With the bike, it was something we had wanted to make for some time. Without the technical skill to make it on our own, we partnered with London bicycle company Freddie Grubb. They’d contacted us about selling our watches in their London store and we struck up a conversation about working on a bike together. We launched the bike (as a limited edition of ten) at London Design Festival 2015.
Do you consider yourselves minimalists?
We are minimalists in the true sense of the word: stripping things back to their vital components and form. Currently there’s a trendy take on minimalism which we dislike. It’s trying to make things look simple for the sake of it, to the point where their function is reduced. A black watch with hard-to-read black markings is trendy minimalism.
I’m interested in the notion of luxury. From a design perspective, I believe there is often a misguided notion that ‘luxury’ equates to opulence and grandeur. What does luxury mean to you?
Luxury should mean using the highest quality components and materials possible. I agree this isn’t the case at the moment and may never be so. Luxury is not a word we use very often at Instrmnt and we certainly wouldn’t describe our products as luxury, because of the connotations of expense and grandeur. We would rather be seen as accessible, dependable and simple.
How do we champion useful, aesthetic, honest and long-lasting design in an increasingly throwaway society?

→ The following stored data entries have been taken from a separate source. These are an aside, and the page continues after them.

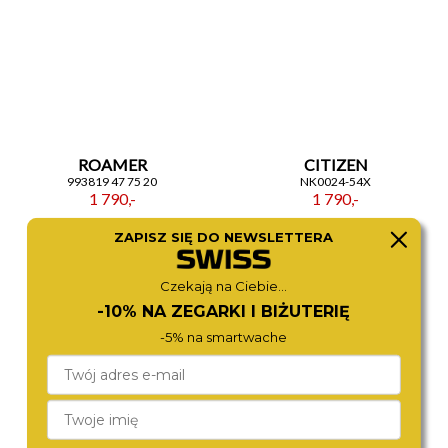
ROAMER
CITIZEN
993819 47 75 20
NK0024-54X
1 790,-
1 790,-
ZAPISZ SIĘ DO NEWSLETTERA
Czekają na Ciebie...
-10% NA ZEGARKI I BIŻUTERIĘ
-5% na smartwache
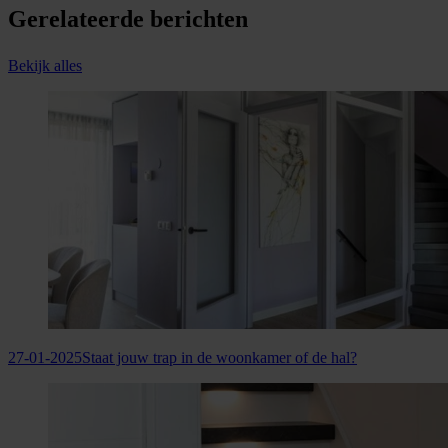
Gerelateerde berichten
Bekijk alles
27-01-2025
Staat jouw trap in de woonkamer of de hal?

Sadly, I think ‘long-term’ products go in and out of fashion with society generally, making it hard to instil meaningful change. For the past five years, we’ve been talking about throwaway culture as diminishing and people becoming interested in things that last. And while a core part of society is signed up to this, in reality we see an increasing number of throwaway products on the market. Companies like Vitsœ are leading the way on changing mindsets, but in reality we need the involvement of massive companies. IKEA seems to be trying; Amazon, the big supermarkets etc., not so much. We need to pressure them because in reality they call the shots.
Reflecting on your own journey to date, what advice do you have for up-and-coming designers?
Just doing what you dream about is a massive step—you need make that jump or you’ll never know if it could work. Grappling with the real intricacies and implementing something in a real-life scenario will determine if you’re cut out for the job.
A depressing fact: many of the people you work with or rely on will let you down at some point. You need to be ready for this—trust yourself and the closest members of your team to pick things up and take initiative if things go wrong.
What are you currently curious about?
As a business we are curious about the legacy we can leave. This relates to everything we do, who we hire, the products we make, the people we work with, the direction we take. It’s exciting to think long-term.